Saved data entries:
<<<<

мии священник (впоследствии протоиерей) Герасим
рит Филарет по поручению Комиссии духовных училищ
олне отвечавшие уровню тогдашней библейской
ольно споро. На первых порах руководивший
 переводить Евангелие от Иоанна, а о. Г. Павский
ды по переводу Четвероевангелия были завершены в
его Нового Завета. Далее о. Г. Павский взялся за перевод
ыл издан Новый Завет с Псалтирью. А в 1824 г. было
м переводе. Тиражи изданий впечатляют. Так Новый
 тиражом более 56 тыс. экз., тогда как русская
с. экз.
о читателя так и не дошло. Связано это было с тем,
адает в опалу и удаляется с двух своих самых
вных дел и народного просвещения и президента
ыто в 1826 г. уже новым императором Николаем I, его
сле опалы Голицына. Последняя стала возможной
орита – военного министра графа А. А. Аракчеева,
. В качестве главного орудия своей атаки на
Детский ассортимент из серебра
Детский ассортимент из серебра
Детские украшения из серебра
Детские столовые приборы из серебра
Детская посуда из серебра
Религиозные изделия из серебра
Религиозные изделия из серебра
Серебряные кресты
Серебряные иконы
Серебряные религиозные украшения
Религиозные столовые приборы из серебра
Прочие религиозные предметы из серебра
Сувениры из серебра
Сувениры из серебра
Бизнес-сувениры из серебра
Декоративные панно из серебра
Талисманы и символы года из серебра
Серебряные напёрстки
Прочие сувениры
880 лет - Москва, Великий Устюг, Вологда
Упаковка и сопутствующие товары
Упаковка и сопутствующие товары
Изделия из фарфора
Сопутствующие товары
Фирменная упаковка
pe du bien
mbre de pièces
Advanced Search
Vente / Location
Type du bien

>>>>

Which of the lines above include the word "Прочие"? List those lines.

Прочие религиозные предметы из серебра
Прочие сувениры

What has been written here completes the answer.